J’ai aimé la lecture de ce roman, qui tranche avec mes lectures actuelles. S’il est un mot qui me vient à l’esprit, c’est le mot « temps ». L’auteur prend le temps de poser ses personnages, de montrer leur vie quotidienne dans ce chantier un peu invraisemblable, rampe de lancement pour une cascade en moto.

Chacun de ses trois hommes arrive avec ses propres bagages – lourds, pour tous les trois. Attention, nous ne sommes pas dans un mauvais mélodrame, aucun d’entre eux ne dissimule un secret monstrueux et invraisemblable. Chacun d’eux est un homme de chair et d’os, avec des sentiments, des émotions, des souvenirs. Des douleurs. Les gestes les plus simples, les plus répétitifs, la nécessité de se concentrer sur cette construction sont aussi un moyen de ne plus penser – pour un temps.

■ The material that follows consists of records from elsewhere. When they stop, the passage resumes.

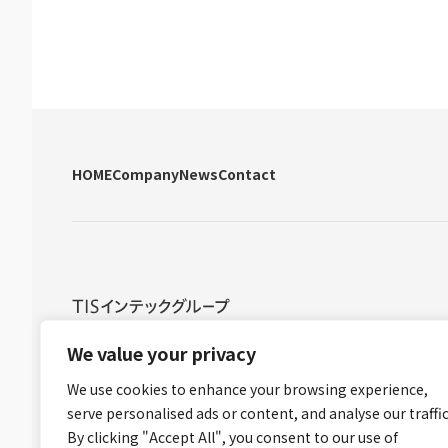
HOME
Company
News
Contact
グループ情報セキュリティ方針
グループ個人情報保護方針
グル
We value your privacy
We use cookies to enhance your browsing experience,
serve personalised ads or content, and analyse our traffic
By clicking "Accept All", you consent to our use of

Seuls dans cette nature, avec des lapins pour uniques visiteurs (ou presque), ils ont le temps de ne pas se parler, de se parler, de nouer ce qui ressemble beaucoup à de l’amitié, avant de – qui sait ? – parvenir à renouer le fil de sa vie. Ou pas.

Cinq ciels est un très beau roman pour les fans de Nature Writing.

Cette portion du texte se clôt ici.